3.  PELAKSANAAN PEMERIKSAAN.
    3.1.    Urutan Pelaksanaan Pemeriksaan.
        Pelaksanaan pemeriksaan dimulai pada saat pemeriksa memperlihatkan Tanda Pengenal dan 
        menyerahkan tindasan SPP kepada Wajib Pajak atau wakil atau kuasanya, yang kemudian     
        dilanjutkan dengan melakukan wawancara, melakukan proses pemeriksaan pos-pos Rugi-
        Laba, Neraca dan bukti-bukti pendukungnya, dan diakhiri dengan akan dibuatnya konsep    
        Laporan Pemeriksaan Pajak.

    3.2.    Memperlihatkan Tanda Pengenal dan menyerahkan Tindasan SPP.
        Sebelum pemeriksa kantor atau pemeriksa lapangan memulai tugas pemeriksaannya, maka 
        pemeriksa tersebut pertama-tama harus memperlihatkan Tanda Pengenal dan menyerahkan 
        tindasan SPP kepada Wajib Pajak.
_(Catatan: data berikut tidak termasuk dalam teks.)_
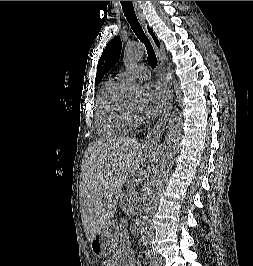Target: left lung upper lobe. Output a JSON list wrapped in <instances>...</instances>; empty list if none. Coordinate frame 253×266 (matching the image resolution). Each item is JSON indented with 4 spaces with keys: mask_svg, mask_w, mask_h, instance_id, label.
<instances>
[{
    "mask_svg": "<svg viewBox=\"0 0 253 266\" xmlns=\"http://www.w3.org/2000/svg\"><path fill=\"white\" fill-rule=\"evenodd\" d=\"M121 49L122 42L119 37H115L103 50L97 65V75L95 79L96 85L101 82L103 76L116 64L119 59Z\"/></svg>",
    "mask_w": 253,
    "mask_h": 266,
    "instance_id": "1",
    "label": "left lung upper lobe"
}]
</instances>
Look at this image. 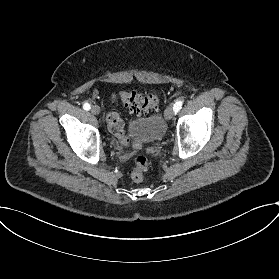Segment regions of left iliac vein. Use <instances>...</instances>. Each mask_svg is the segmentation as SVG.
<instances>
[{
  "mask_svg": "<svg viewBox=\"0 0 279 279\" xmlns=\"http://www.w3.org/2000/svg\"><path fill=\"white\" fill-rule=\"evenodd\" d=\"M173 107L170 105L165 110V117L167 120H171L173 118L174 112Z\"/></svg>",
  "mask_w": 279,
  "mask_h": 279,
  "instance_id": "4c4485c4",
  "label": "left iliac vein"
}]
</instances>
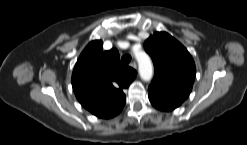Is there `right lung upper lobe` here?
<instances>
[{"label": "right lung upper lobe", "instance_id": "1", "mask_svg": "<svg viewBox=\"0 0 247 145\" xmlns=\"http://www.w3.org/2000/svg\"><path fill=\"white\" fill-rule=\"evenodd\" d=\"M103 42H90L81 53L72 74L74 93L83 107L99 118L119 114L126 102L123 89L135 79L137 72L121 65L119 52H103Z\"/></svg>", "mask_w": 247, "mask_h": 145}]
</instances>
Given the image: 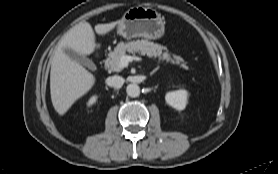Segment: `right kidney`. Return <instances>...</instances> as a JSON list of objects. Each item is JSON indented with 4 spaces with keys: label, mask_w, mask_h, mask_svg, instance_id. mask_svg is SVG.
Here are the masks:
<instances>
[{
    "label": "right kidney",
    "mask_w": 278,
    "mask_h": 174,
    "mask_svg": "<svg viewBox=\"0 0 278 174\" xmlns=\"http://www.w3.org/2000/svg\"><path fill=\"white\" fill-rule=\"evenodd\" d=\"M97 98H98V97H97L96 95L92 96V97L88 100L87 105H88V106H91V105H93L94 103H96Z\"/></svg>",
    "instance_id": "obj_1"
}]
</instances>
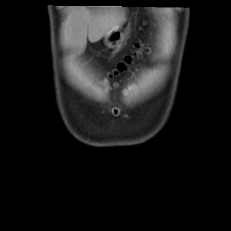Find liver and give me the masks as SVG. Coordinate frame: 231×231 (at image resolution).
Returning <instances> with one entry per match:
<instances>
[{
  "label": "liver",
  "mask_w": 231,
  "mask_h": 231,
  "mask_svg": "<svg viewBox=\"0 0 231 231\" xmlns=\"http://www.w3.org/2000/svg\"><path fill=\"white\" fill-rule=\"evenodd\" d=\"M126 21L125 14L118 8H110L91 12L84 6L72 7L64 25V44L81 53L87 45V37L91 43L118 30Z\"/></svg>",
  "instance_id": "6515ba94"
}]
</instances>
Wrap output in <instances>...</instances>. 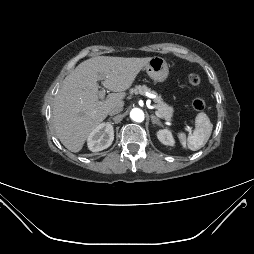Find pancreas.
Masks as SVG:
<instances>
[{"label":"pancreas","instance_id":"obj_1","mask_svg":"<svg viewBox=\"0 0 254 254\" xmlns=\"http://www.w3.org/2000/svg\"><path fill=\"white\" fill-rule=\"evenodd\" d=\"M130 92L132 94H145L146 92L152 91L145 85H138L135 88H132ZM154 102L156 103V109L161 114L162 118L170 121L173 113V108L164 103L161 97H156Z\"/></svg>","mask_w":254,"mask_h":254}]
</instances>
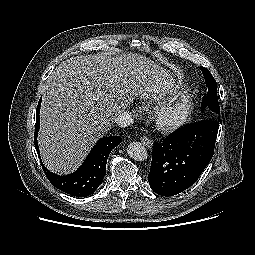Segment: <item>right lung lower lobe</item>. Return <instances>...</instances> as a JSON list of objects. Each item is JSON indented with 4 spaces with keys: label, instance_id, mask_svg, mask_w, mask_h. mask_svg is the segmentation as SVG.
I'll use <instances>...</instances> for the list:
<instances>
[{
    "label": "right lung lower lobe",
    "instance_id": "obj_1",
    "mask_svg": "<svg viewBox=\"0 0 255 255\" xmlns=\"http://www.w3.org/2000/svg\"><path fill=\"white\" fill-rule=\"evenodd\" d=\"M40 106L41 99L36 109V126L34 144L39 155L37 134L40 126ZM122 141L119 136H109L101 138L92 148L83 164L74 173L67 176H59L50 172L43 164L42 168L47 178L53 186L63 192L76 197H86L91 195L102 183L106 174L107 158L112 149Z\"/></svg>",
    "mask_w": 255,
    "mask_h": 255
}]
</instances>
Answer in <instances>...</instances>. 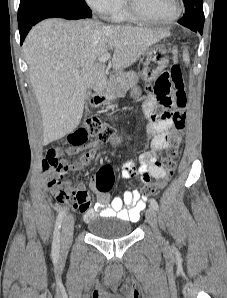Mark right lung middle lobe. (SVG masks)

Maksud memperlihatkan Tanda Pengenal dan penyerahan 
        tindasan SPP itu adalah agar Wajib Pajak memperoleh kepastian bahwa petugas tersebut 
        adalah pemeriksa yang berwenang untuk melakukan pemeriksaan serta agar Wajib Pajak 
        mengetahui maksud dan tujuan pemeriksaan.

    3.3.    Menjelaskan maksud dan tujuan pemeriksaan.
        Langkah berikutnya dengan menjelaskan maksud dan tujuan pemeriksaan itu dilakukan. 
        Dalam hal Wajib Pajak menolak untuk diperiksa, maka Wajib Pajak atau kuasa atau wakilnya 
        harus diminta untuk menanda tangani Surat Pernyataan Penolakan Pemeriksaan.

    3.4.    Wawancara.
        Setelah memperlihatkan Tanda Pengenal dan tindasan SPP, maka pemeriksa kemudian 
        mengadakan wawancara dengan Wajib Pajak. Pertanyaan-pertanyaan yang akan diajukan 
        harus dipersiapkan terlebih dahulu agar terarah, efisien dan efektif.

        Dengan melakukan wawancara ini diharapkan diperoleh informasi baru atau tambahan yang 
        akan dapat menunjang pelaksanaan pemeriksaan, yang mungkin dapat menjaring obyek 
        pajak yang sebelumnya tidak termasuk dalam penentuan identifikasi masalah. Hasil 
        Wawancara direkam dalam catatan yang baik serta jelas dan dituangkan dalam KKP.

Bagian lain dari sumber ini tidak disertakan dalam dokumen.